Problem:
Going through the lines below, tally those that include "files", and give only the number.

Entries supplied:
-- Opening Marker --

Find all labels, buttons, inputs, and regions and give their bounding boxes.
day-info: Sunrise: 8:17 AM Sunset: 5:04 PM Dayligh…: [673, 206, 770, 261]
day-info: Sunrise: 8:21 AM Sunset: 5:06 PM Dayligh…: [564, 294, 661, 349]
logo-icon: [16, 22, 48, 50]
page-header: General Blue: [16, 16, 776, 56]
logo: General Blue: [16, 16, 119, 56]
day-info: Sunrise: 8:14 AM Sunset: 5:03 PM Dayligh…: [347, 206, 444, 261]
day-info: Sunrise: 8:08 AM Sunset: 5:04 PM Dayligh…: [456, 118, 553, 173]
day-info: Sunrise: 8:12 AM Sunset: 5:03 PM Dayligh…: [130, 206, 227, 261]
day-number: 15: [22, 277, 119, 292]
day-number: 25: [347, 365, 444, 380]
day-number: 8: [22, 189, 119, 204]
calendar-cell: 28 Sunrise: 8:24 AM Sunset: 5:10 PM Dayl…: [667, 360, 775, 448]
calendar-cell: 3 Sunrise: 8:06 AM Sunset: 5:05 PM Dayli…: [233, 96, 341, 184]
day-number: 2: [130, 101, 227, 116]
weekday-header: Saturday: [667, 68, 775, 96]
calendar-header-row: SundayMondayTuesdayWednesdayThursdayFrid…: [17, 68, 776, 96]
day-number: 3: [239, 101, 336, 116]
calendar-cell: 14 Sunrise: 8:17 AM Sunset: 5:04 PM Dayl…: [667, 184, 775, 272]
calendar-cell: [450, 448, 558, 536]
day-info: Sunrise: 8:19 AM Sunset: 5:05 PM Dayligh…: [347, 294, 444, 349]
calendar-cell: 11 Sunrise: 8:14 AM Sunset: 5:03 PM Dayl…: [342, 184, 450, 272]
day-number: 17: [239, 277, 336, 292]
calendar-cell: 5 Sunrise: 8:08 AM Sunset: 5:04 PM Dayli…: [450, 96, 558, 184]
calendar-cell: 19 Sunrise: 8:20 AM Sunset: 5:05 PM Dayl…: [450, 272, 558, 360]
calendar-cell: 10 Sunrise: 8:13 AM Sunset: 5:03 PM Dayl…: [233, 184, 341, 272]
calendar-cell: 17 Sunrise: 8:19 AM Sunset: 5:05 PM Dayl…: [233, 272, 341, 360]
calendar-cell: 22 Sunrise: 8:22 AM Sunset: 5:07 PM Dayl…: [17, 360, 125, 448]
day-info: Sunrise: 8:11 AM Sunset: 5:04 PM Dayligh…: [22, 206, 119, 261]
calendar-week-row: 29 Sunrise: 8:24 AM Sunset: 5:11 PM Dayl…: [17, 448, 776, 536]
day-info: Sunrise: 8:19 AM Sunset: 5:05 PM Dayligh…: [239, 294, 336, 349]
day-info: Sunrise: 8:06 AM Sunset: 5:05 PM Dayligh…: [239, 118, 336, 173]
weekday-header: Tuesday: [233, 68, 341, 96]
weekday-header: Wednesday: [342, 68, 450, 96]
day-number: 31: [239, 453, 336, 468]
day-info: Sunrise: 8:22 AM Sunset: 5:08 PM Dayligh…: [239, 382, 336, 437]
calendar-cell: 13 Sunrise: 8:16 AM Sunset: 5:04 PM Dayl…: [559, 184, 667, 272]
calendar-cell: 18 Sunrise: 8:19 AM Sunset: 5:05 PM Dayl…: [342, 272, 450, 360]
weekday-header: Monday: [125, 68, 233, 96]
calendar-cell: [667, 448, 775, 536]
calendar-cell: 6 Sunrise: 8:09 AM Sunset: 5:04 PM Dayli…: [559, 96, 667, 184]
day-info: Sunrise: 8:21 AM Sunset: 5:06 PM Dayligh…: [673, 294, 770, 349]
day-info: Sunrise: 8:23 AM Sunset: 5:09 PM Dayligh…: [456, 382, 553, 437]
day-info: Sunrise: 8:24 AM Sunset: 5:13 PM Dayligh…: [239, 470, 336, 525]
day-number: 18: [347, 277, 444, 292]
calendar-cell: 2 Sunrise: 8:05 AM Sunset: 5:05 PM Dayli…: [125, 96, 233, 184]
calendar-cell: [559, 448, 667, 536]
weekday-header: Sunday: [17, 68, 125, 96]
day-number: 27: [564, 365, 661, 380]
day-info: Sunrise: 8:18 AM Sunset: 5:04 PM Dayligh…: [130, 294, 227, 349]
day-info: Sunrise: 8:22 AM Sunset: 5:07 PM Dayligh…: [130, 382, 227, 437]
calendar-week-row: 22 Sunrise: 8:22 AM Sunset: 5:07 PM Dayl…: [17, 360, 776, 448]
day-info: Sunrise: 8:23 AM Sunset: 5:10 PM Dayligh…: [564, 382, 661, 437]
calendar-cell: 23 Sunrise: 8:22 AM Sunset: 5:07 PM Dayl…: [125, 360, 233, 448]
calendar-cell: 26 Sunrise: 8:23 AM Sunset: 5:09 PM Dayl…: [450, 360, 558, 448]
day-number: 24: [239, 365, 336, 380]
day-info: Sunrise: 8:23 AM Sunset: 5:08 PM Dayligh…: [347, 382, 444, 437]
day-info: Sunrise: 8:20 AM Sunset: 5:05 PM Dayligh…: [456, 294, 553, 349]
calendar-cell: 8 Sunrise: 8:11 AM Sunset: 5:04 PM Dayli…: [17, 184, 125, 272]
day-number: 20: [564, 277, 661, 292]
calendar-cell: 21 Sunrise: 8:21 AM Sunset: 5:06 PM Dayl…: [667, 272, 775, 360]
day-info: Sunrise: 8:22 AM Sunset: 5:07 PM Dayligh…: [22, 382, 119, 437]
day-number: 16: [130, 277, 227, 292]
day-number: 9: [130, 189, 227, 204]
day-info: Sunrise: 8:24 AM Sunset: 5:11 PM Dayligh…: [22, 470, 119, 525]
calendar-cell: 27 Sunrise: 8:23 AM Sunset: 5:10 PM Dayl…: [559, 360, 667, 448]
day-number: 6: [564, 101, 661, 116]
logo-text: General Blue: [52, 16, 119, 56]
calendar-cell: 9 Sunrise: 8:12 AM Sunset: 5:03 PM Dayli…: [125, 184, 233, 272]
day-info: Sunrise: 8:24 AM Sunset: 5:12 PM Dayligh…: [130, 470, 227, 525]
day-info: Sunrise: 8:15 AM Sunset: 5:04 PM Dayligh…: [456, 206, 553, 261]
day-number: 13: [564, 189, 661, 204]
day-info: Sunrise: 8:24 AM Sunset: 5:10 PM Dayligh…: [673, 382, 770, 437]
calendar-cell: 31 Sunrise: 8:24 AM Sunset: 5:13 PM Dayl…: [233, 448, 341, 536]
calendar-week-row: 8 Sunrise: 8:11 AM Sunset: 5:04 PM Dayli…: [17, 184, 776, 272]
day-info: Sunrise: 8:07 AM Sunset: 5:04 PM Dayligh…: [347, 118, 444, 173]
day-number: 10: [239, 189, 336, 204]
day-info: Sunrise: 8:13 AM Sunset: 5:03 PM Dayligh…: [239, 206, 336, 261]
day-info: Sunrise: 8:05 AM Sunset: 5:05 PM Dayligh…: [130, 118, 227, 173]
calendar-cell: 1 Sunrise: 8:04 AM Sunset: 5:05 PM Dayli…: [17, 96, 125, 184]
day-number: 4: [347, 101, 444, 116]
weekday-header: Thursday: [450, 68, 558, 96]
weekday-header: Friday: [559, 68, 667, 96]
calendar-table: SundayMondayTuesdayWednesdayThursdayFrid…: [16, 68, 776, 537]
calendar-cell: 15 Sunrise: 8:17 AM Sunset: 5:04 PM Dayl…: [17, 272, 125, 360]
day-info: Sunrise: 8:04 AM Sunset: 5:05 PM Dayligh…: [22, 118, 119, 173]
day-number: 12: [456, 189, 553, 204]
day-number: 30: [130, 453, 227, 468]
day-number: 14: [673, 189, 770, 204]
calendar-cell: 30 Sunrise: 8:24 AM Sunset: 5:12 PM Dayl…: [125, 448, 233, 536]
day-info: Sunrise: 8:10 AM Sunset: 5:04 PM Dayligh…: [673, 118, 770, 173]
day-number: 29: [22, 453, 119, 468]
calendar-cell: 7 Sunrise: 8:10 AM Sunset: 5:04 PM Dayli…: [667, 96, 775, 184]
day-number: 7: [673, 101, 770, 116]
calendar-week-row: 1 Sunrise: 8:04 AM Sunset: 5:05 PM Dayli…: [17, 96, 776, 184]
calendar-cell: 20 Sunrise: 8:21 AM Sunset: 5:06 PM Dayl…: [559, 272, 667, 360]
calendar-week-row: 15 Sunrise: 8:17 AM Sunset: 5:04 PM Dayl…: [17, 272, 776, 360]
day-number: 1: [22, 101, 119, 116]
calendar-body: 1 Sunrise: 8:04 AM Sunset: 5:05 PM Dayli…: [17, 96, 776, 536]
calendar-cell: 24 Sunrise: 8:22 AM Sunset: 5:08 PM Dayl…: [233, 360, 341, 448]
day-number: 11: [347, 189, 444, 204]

-- Closing Marker --
-- Opening Marker --

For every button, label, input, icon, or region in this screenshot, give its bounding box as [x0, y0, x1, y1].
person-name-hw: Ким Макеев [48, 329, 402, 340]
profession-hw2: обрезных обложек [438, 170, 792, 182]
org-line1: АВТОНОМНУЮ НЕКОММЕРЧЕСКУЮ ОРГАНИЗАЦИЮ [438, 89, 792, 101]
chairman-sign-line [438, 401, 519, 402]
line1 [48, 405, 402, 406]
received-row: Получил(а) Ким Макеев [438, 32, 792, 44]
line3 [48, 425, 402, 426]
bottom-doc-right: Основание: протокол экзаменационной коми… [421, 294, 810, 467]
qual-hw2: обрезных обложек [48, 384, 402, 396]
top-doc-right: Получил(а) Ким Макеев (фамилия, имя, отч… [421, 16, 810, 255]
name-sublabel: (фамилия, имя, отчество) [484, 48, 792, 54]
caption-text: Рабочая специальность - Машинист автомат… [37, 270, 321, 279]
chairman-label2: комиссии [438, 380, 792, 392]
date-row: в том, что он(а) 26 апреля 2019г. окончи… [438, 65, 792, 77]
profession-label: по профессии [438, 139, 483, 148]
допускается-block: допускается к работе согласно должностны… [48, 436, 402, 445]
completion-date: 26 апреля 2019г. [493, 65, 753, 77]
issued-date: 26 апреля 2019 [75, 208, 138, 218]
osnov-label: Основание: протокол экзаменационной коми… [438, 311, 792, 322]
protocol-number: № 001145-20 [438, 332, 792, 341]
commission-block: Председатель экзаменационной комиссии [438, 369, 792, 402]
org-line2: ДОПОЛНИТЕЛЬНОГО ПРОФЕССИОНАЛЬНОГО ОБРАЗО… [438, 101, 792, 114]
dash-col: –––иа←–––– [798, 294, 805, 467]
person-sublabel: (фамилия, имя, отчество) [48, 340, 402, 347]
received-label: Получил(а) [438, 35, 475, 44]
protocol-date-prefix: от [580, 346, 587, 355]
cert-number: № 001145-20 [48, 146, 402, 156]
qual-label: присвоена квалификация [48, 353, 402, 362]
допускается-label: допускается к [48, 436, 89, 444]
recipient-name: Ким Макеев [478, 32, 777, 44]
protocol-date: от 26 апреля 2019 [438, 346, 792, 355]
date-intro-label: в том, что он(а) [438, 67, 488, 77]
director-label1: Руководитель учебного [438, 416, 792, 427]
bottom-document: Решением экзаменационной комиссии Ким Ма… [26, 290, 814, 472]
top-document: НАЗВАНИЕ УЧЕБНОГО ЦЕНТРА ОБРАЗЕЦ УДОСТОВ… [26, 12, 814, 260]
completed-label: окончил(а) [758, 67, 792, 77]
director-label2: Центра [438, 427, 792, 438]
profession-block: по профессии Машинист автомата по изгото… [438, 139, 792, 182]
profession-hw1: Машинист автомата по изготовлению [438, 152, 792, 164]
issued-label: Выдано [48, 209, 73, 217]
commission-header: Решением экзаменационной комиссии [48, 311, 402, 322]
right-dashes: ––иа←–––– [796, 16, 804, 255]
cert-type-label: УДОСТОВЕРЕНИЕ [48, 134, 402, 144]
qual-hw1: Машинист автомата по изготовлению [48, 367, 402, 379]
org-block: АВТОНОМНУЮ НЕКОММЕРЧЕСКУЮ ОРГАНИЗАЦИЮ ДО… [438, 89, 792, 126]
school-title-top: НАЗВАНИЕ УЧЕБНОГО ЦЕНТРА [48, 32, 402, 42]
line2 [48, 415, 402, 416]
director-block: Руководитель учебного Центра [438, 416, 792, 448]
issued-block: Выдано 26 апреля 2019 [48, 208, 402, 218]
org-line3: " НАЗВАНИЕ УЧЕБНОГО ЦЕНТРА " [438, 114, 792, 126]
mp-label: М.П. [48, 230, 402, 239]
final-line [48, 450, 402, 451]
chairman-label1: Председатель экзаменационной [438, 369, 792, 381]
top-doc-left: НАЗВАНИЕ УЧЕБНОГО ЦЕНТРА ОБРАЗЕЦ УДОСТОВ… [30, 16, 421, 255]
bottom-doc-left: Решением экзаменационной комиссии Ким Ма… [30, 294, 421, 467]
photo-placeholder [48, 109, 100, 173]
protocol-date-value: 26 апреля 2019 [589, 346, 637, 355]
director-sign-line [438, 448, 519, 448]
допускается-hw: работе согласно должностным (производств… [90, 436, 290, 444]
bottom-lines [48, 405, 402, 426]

-- Closing Marker --
-- Opening Marker --

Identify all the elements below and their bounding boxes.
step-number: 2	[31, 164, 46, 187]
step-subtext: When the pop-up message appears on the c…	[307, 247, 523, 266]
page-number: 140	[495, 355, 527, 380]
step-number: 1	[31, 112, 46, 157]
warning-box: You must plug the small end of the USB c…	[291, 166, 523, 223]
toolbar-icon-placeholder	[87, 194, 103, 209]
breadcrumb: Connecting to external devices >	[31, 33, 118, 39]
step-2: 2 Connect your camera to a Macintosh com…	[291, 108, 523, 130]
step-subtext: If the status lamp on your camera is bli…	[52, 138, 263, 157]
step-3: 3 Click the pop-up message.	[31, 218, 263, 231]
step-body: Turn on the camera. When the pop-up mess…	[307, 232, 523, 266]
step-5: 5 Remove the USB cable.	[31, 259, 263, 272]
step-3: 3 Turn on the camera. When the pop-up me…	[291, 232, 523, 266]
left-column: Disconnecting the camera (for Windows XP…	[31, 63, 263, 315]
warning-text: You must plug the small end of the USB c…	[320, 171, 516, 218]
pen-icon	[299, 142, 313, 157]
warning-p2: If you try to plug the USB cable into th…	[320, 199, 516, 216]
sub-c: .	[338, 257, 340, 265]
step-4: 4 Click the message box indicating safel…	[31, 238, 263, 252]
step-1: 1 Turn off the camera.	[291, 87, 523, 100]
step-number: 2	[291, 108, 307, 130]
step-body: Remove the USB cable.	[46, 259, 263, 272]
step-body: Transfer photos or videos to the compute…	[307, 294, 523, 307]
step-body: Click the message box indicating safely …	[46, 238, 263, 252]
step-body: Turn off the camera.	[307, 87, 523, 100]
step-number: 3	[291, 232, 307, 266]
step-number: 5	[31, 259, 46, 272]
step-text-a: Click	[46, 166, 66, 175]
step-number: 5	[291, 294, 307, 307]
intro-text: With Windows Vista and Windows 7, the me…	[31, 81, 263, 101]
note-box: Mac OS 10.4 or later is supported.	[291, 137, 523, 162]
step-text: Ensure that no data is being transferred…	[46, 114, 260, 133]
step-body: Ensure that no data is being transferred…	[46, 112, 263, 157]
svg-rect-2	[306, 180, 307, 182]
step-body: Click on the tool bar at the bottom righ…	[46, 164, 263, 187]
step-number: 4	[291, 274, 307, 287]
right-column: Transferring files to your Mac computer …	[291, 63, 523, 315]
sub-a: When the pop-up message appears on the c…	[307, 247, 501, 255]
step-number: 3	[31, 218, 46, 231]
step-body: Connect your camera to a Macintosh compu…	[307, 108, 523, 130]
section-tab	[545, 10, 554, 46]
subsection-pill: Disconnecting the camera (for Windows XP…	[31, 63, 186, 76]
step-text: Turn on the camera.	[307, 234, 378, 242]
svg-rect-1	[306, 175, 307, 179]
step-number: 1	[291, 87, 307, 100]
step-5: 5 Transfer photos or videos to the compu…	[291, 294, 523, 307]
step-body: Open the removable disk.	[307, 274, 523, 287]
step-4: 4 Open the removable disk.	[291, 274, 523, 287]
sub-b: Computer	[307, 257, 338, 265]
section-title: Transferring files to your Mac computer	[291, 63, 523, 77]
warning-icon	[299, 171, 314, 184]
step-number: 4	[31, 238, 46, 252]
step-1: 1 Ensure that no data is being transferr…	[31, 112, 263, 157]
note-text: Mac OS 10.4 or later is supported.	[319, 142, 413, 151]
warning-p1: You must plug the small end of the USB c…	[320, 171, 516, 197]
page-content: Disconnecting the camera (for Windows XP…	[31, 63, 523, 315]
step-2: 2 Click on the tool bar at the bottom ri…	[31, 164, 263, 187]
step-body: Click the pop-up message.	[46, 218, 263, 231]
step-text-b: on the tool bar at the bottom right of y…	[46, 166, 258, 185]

-- Closing Marker --

Exercise answer:
2